Já tem décadas a tática de repetir uma mentira muitas vezes a fim de que seja tida como verdade.

Falar pouco na verdade é sinal de falta de conhecimento

Marcos Alves Pintar (Advogado Autônomo - Previdenciária)

Se o comentário do PAULO FRANCIS (Advogado Sócio de Escritório - Civil) tivesse algum fundamento todas as fundamentações do tipo "fixo os honorários devidos ao potrono da parte vencedora em R$200,00" em ações de 5 milhões estariam corretas.
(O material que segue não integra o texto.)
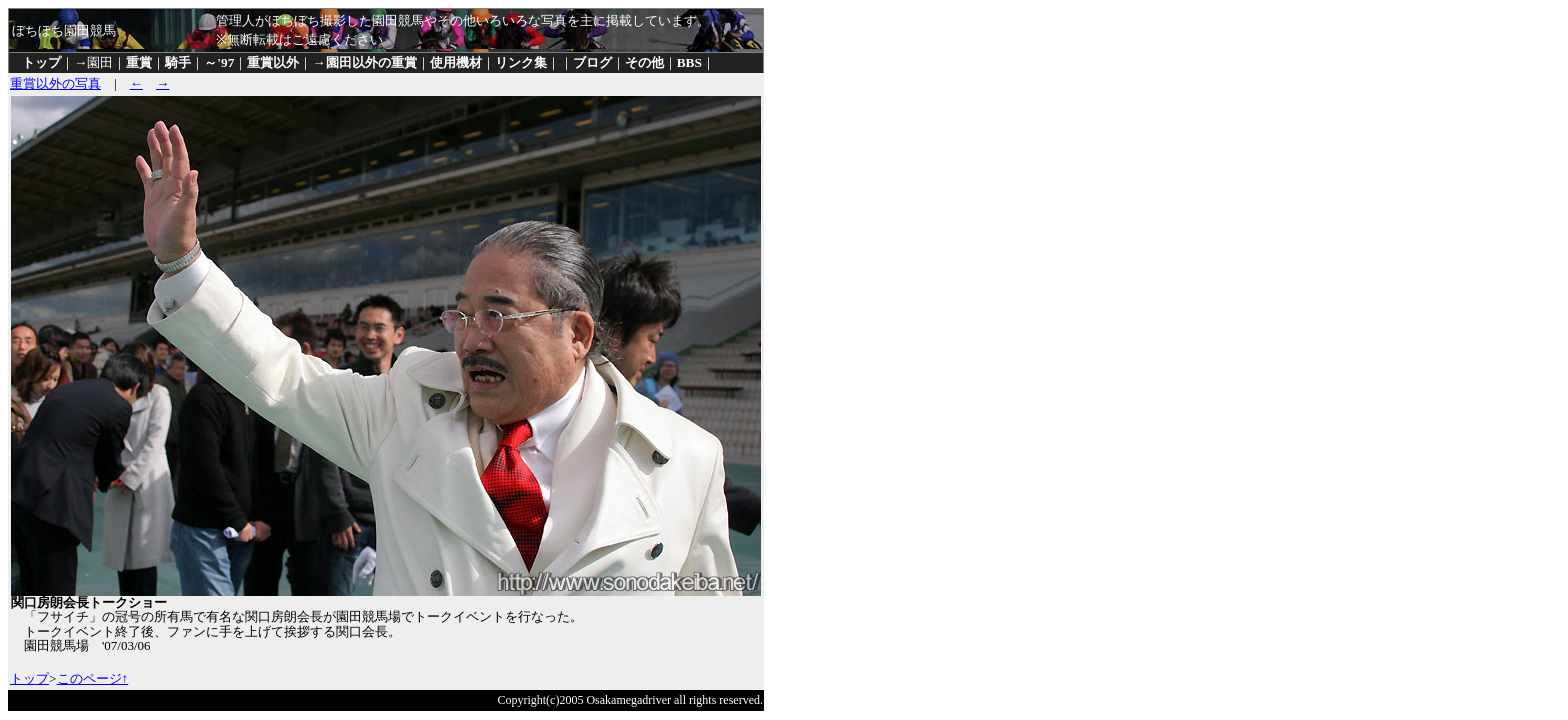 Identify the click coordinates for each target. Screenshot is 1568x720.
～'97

Vamos deixar os princípio de botequim de lado.

Quem tem razão....

PAULO FRANCIS (Advogado Sócio de Escritório - Civil)

"Quem tem razão fala pouco e fala claro".
Este é um trecho de um parecer elaborado pelo saudoso prof. Barros Monteiro, na década de 70, frase esta que ele atribuía a Machado Guimarães um notável processualista. Creio que isto resume tudo. Vemos hoje, em inúmeros processos, longas, tenebrosas e inúteis manifestações, que se perdem na prolixidade. Não creio que este Juiz americano tenha se equivocado.